SAN DOMENICO DI GUZMAN

Sacerdote e fondatore dei Predicatori

Statua lignea di san Domenico di Guzman

venerata nella navata destra della Basilica

Nato a Caleruega nella vecchia Castiglia, da Felice di Guzman e da Giovanna d’Aza, nel 1171. Ancora fanciullo, era stato affidato allo zio Prete perché venisse introdotto nei primi elementi del sapere e alle Verità della Fede. Fin dalla sua giovanissima età – dicono i biografi – ardeva di uno sconfinato amore a Gesù. A 15 anni, passò a Palencia per frequentare le scuole – le arti liberali e la Teologia – nella città.
Al termine degli studi, fu ordinato Sacerdote ed entrò (1196-1197) nel Capitolo dei Canonici di Osma, per invito dello stesso Priore, Diego di Azevedo. Vita di studio e di preghiera, di raccoglimento e di celestiale purezza distinsero Domenico nei primi anni di Sacerdozio (e poi per sempre). Dante Alighieri che sentì, quasi cento anni dopo, il fascino di lui, pensando a questo periodo di silenzio, già scrisse: «Domenico fu detto; e io ne parlo / sì come de l’agricola che Cristo / elesse all’orto suo per aiutarlo» (Paradiso XII, 70-72).
Dio lo preparava a una grande missione.
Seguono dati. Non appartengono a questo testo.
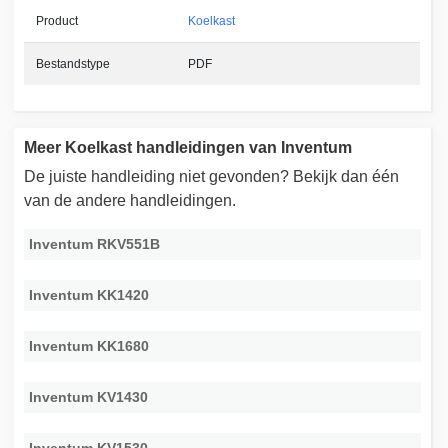
Product
Koelkast
Bestandstype
PDF
Meer Koelkast handleidingen van Inventum
De juiste handleiding niet gevonden? Bekijk dan één
van de andere handleidingen.
Inventum RKV551B
Inventum KK1420
Inventum KK1680
Inventum KV1430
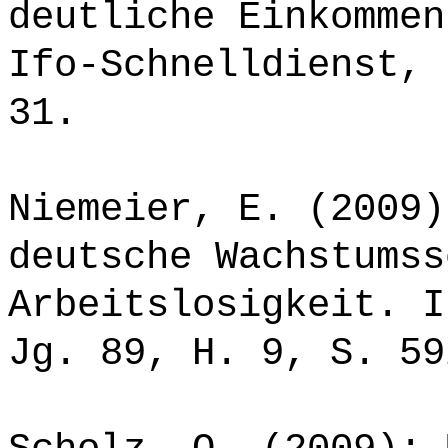
deutliche Einkommen
Ifo-Schnelldienst, 
31.
Niemeier, E. (2009)
deutsche Wachstumss
Arbeitslosigkeit. I
Jg. 89, H. 9, S. 59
Quando nel 1201 Diego diventò Vescovo di Osma e subito dovette partire per un incarico in Danimarca, si scelse come compagno di viaggio lo stesso Domenico: nei dintorni di Tolosa, i due viaggiatori scoprirono il dilagare dell’eresia catara: dal nome della città di Alby, dove si erano insediati, gli eretici saranno in seguito chiamati “albigesi”.
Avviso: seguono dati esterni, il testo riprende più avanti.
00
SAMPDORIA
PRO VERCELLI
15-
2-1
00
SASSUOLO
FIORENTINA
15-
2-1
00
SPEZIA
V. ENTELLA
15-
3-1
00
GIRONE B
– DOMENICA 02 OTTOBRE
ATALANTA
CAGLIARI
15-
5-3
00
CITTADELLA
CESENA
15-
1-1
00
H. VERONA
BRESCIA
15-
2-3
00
Era, la loro, una collezione di gravissimi errori, radicati nella negazione dell’Incarnazione del Figlio di Dio, nel rifiuto fondamentale di Gesù, come Uomo-Dio. Domenico una notte discusse a lungo con l’oste che lo ospitava, un cataro, e lo convertì alla Chiesa Cattolica. Comprende che il bisogno di Verità in quella terra e nel suo tempo era grandissimo: decise con il Vescovo Diego di darsi alla loro conversione. Anche le popolazioni nordiche d’Europa (“i cumani”) ancora pagane lo spingevano a farsi missionario.
Scesi entrambi a Roma, nel 1206, Papa Innocenzo III orientò Domenico a dedicarsi alla conversione degli albigesi. Rimasto presto solo per la morte di Diego, Domenico non si ritirò di fronte all’impresa immane di affrontare degli avversari implacabili e agguerriti. Dante ne scriverà: «In picciol tempo, gran dottor si feo... / Poi con dottrina e con volere insieme, / con l’officio apostolico si mosse, / quasi torrente ch’alta vena preme» (Paradiso XII, 85, 97-99). In una parola, il “vir canonicus” che era stato fino ad allora, nell’osservanza di una regola di preghiera, si fece vir totus apostolicus. Uomo di apostolato, di predicazione, mai lasciando però la preghiera e la contemplazione, in una mirabile sintesi di vita e di azione.
Stabilitosi a Fanjeaux, in un’umile casetta (che c’è ancora), vivendo pressoché solo per circa dieci anni, dal 1206 al 1215, con pubblici dibattiti, colloqui personali, trattative, predicazione, opera di persuasione, preghiera e penitenza, soprattutto con l’autorevolezza di una vita intensamente conforme a Gesù solo, l’unico sconfinato Amore della sua esistenza, con la forza della devozione alla Madonna, Domenico portò a compimento un’opera straordinaria, che si impone agli avversari: “Incendiario di amore a Cristo” – come lo definirà Georges Bernanos – conquistatore di amore a Lui per amor suo.